Three options for disinfection: boiling, solar disinfection and chlorination. (Other possibilities are the use of commercial products such as Bishan Gari, Aquatabs or P&G Purifier of Water).
- Bishan Gari and P&G Purifier of Water.
- The solids in the water should be settled out and the water boiled before consumption.
Which of the following are not likely to require an emergency water treatment and supply system? Give your reason why in each case:
- A temporary camp housing people who have been displaced within their own country due to an earthquake.
- People who live in a residential area in a city.
- Refugees who have fled to cities in a neighbouring country due to fighting in their own.
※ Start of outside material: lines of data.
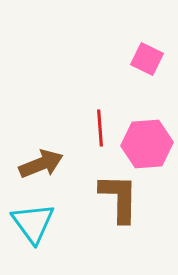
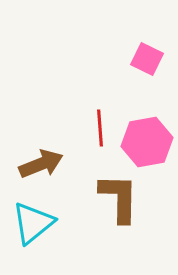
pink hexagon: moved 2 px up; rotated 6 degrees counterclockwise
cyan triangle: rotated 27 degrees clockwise
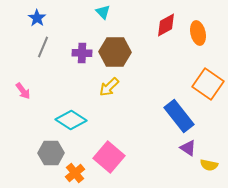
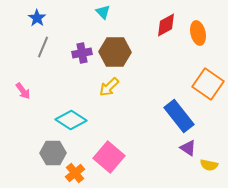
purple cross: rotated 12 degrees counterclockwise
gray hexagon: moved 2 px right
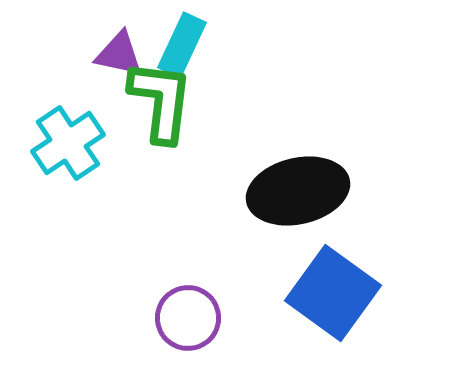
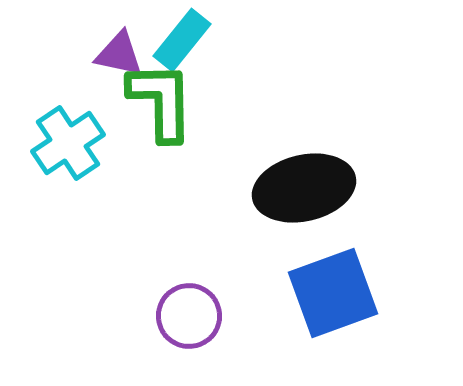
cyan rectangle: moved 5 px up; rotated 14 degrees clockwise
green L-shape: rotated 8 degrees counterclockwise
black ellipse: moved 6 px right, 3 px up
blue square: rotated 34 degrees clockwise
purple circle: moved 1 px right, 2 px up
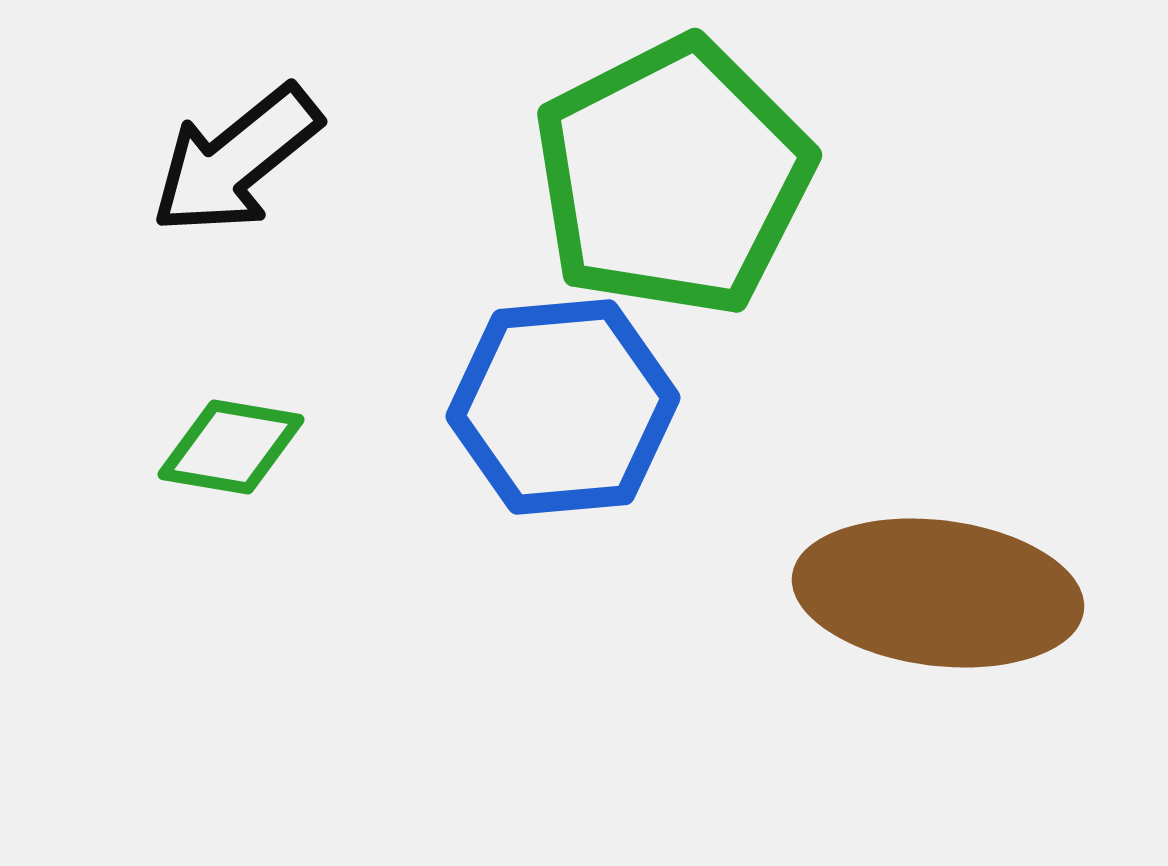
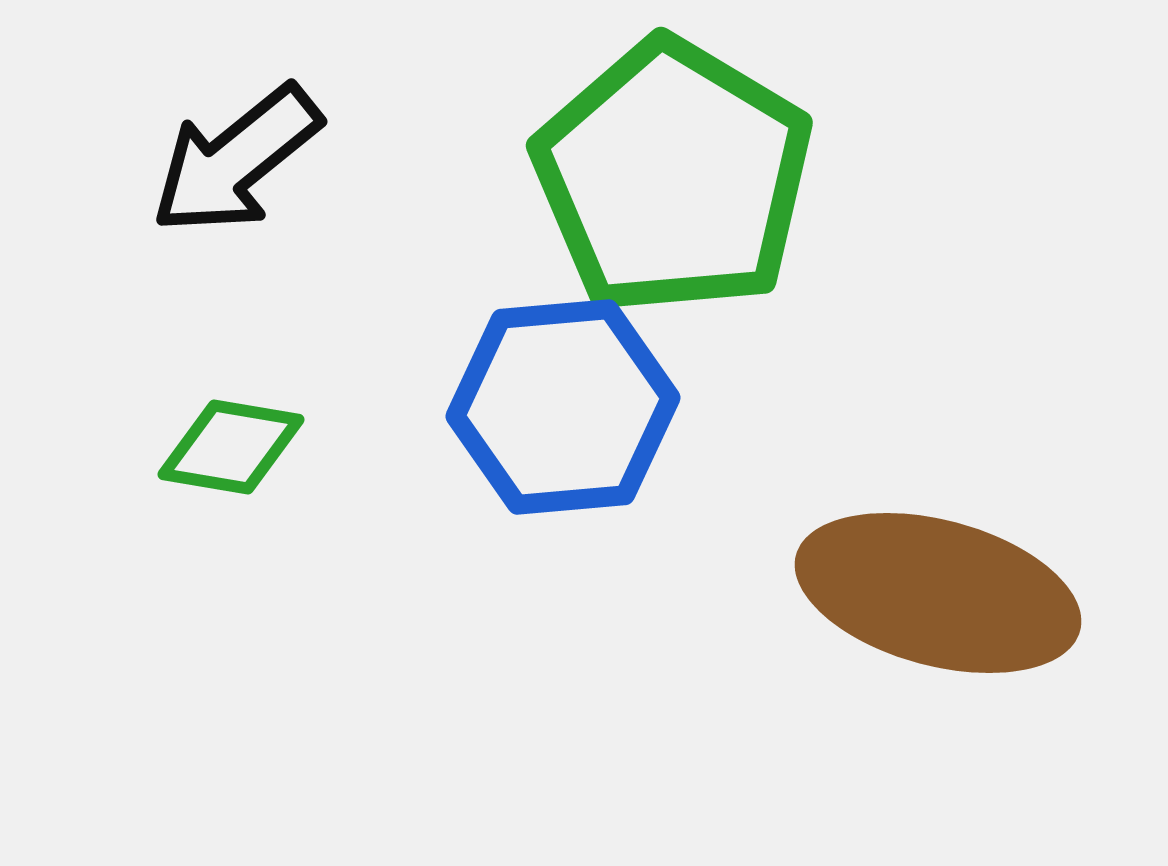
green pentagon: rotated 14 degrees counterclockwise
brown ellipse: rotated 8 degrees clockwise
- Refugees living in an uninhabited area of a neighbouring country.
The answer depends on the type and extent of the emergency but you may have identified the following groups of people.
- People who live in a residential area in a city – it is likely that a piped water system exists in such an area, so an emergency water treatment and supply system would not be needed.
- Refugees who have fled to cities in a neighbouring country due to fighting in their own – most cities will have piped water systems in place.
- List the stages of water treatment for an emergency water supply based on a water source where the level of suspended solids is high.
- How will the raw water be obtained?
- Name the coagulant and disinfection agents that are most commonly used in emergency water treatment.
- Why is the residual chlorine level in an emergency water supply raised to 1 mg l–1 about once a week?
- The stages of water treatment for an emergency water supply based on a water source where the level of suspended solids is high would be: addition of coagulant, sedimentation and chlorination.
- The raw water will be obtained from groundwater sources if available, as this will usually require only minimal treatment. The second option would be to use surface waters (for example, from a river or lake).
- The coagulant and disinfection agents that are most commonly used in emergency water treatment are aluminium sulphate and calcium hypochlorite, respectively.
- The residual chlorine level in an emergency water supply is raised to 1 mg l–1 once a week in order to disinfect the water containers used by the people served by the supply.